*Requirement:* Please return every line of the records that contains the word "Hinweis".

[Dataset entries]
^^^^^^^^^^^^^^^^

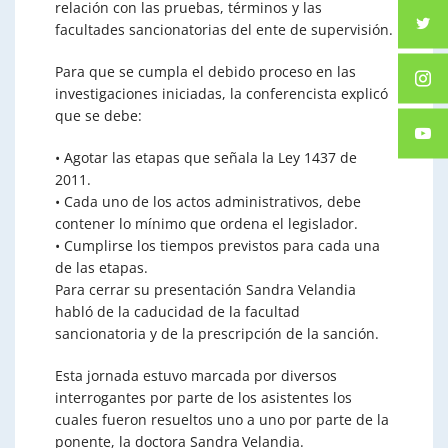
relación con las pruebas, términos y las
facultades sancionatorias del ente de supervisión.
Para que se cumpla el debido proceso en las
investigaciones iniciadas, la conferencista explicó
que se debe:
• Agotar las etapas que señala la Ley 1437 de
2011.
• Cada uno de los actos administrativos, debe
contener lo mínimo que ordena el legislador.
• Cumplirse los tiempos previstos para cada una
de las etapas.
Para cerrar su presentación Sandra Velandia
habló de la caducidad de la facultad
sancionatoria y de la prescripción de la sanción.
Esta jornada estuvo marcada por diversos
interrogantes por parte de los asistentes los
cuales fueron resueltos uno a uno por parte de la
ponente, la doctora Sandra Velandia.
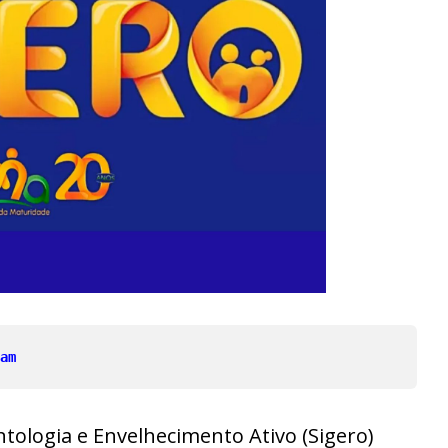
am
tologia e Envelhecimento Ativo (Sigero)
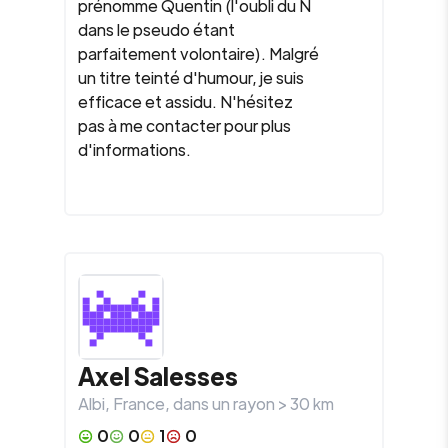
prénomme Quentin (l'oubli du N
dans le pseudo étant
parfaitement volontaire). Malgré
un titre teinté d'humour, je suis
efficace et assidu. N'hésitez
pas à me contacter pour plus
d'informations.
Axel Salesses
Albi
,
France
, dans un rayon >
30
km
0
0
1
0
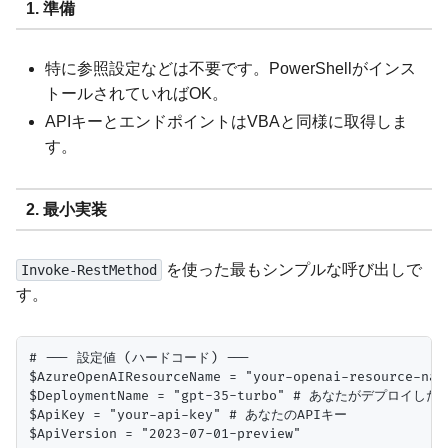
1. 準備
特に参照設定などは不要です。PowerShellがインス
トールされていればOK。
APIキーとエンドポイントはVBAと同様に取得しま
す。
2. 最小実装
を使った最もシンプルな呼び出しで
Invoke-RestMethod
す。
# --- 設定値 (ハードコード) ---

$AzureOpenAIResourceName = "your-openai-resource
$DeploymentName = "gpt-35-turbo" # あなたがデプロイした
$ApiKey = "your-api-key" # あなたのAPIキー

$ApiVersion = "2023-07-01-preview"
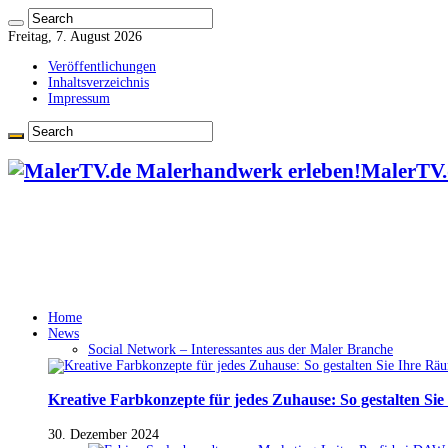
Freitag, 7. August 2026
Veröffentlichungen
Inhaltsverzeichnis
Impressum
MalerTV.
Home
News
Social Network – Interessantes aus der Maler Branche
Kreative Farbkonzepte für jedes Zuhause: So gestalten Si
30. Dezember 2024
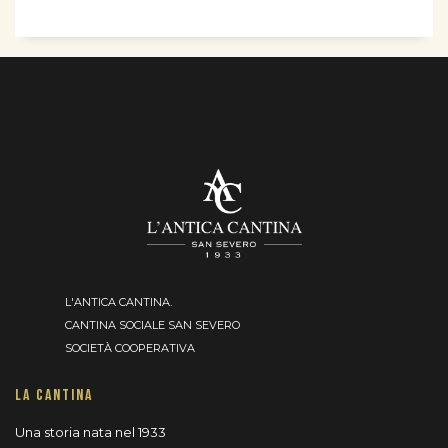
L'ANTICA CANTINA.
CANTINA SOCIALE SAN SEVERO
SOCIETÀ COOPERATIVA
LA CANTINA
Una storia nata nel 1933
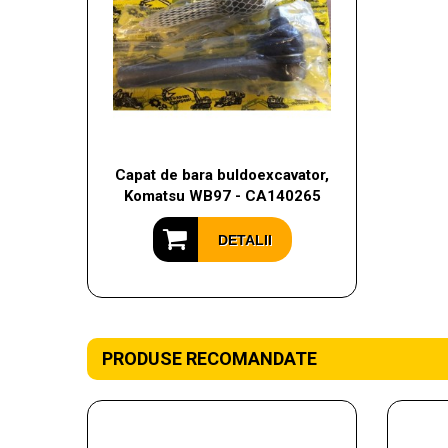
Capat de bara buldoexcavator,
Komatsu WB97 - CA140265
DETALII
PRODUSE RECOMANDATE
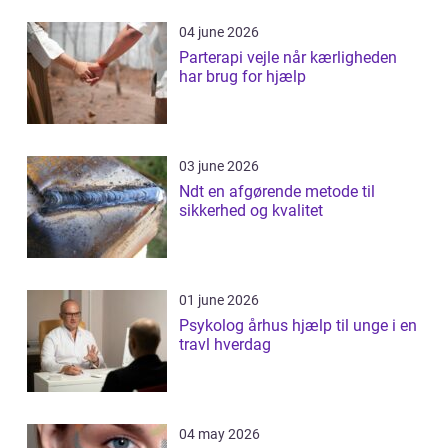
04 june 2026
Parterapi vejle når kærligheden
har brug for hjælp
03 june 2026
Ndt en afgørende metode til
sikkerhed og kvalitet
01 june 2026
Psykolog århus hjælp til unge i en
travl hverdag
04 may 2026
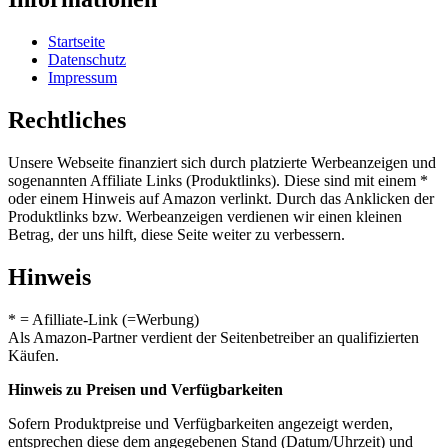
Startseite
Datenschutz
Impressum
Rechtliches
Unsere Webseite finanziert sich durch platzierte Werbeanzeigen und
sogenannten Affiliate Links (Produktlinks). Diese sind mit einem *
oder einem Hinweis auf Amazon verlinkt. Durch das Anklicken der
Produktlinks bzw. Werbeanzeigen verdienen wir einen kleinen
Betrag, der uns hilft, diese Seite weiter zu verbessern.
Hinweis
* = Afilliate-Link (=Werbung)
Als Amazon-Partner verdient der Seitenbetreiber an qualifizierten
Käufen.
Hinweis zu Preisen und Verfügbarkeiten
Sofern Produktpreise und Verfügbarkeiten angezeigt werden,
entsprechen diese dem angegebenen Stand (Datum/Uhrzeit) und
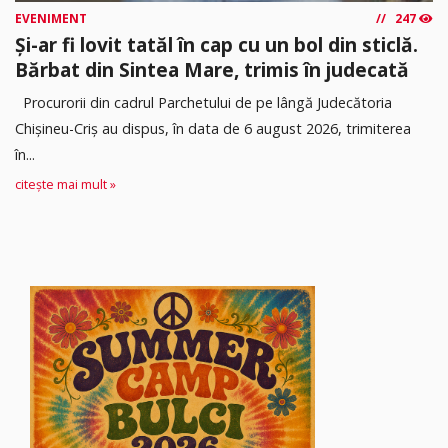
EVENIMENT
247
Și-ar fi lovit tatăl în cap cu un bol din sticlă.
Bărbat din Sintea Mare, trimis în judecată
Procurorii din cadrul Parchetului de pe lângă Judecătoria
Chișineu-Criș au dispus, în data de 6 august 2026, trimiterea
în...
citește mai mult »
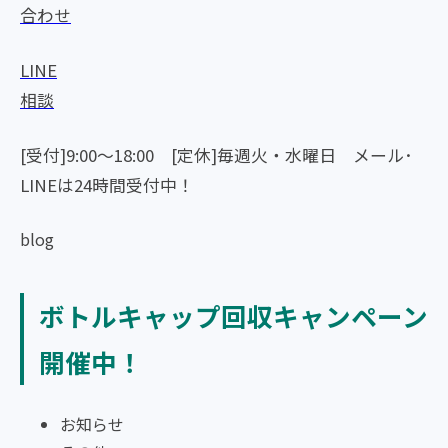
合わせ
LINE
相談
[受付]9:00～18:00 [定休]毎週火・水曜日
メール･
LINEは24時間受付中！
blog
ボトルキャップ回収キャンペーン
開催中！
お知らせ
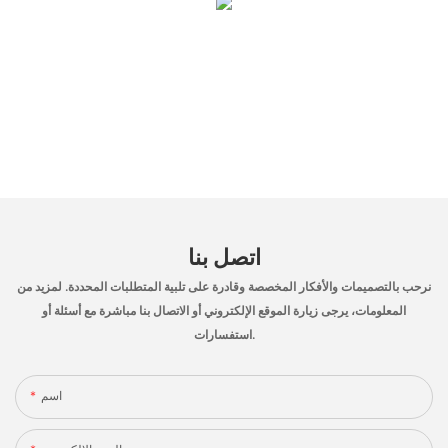
اتصل بنا
نرحب بالتصميمات والأفكار المخصصة وقادرة على تلبية المتطلبات المحددة. لمزيد من
المعلومات، يرجى زيارة الموقع الإلكتروني أو الاتصال بنا مباشرة مع أسئلة أو
استفسارات.
اسم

^^^^^^^^^^^^^^^^

*Result of this task:*
oder einem Hinweis auf Amazon verlinkt. Durch das Anklicken der
Hinweis
Hinweis zu Preisen und Verfügbarkeiten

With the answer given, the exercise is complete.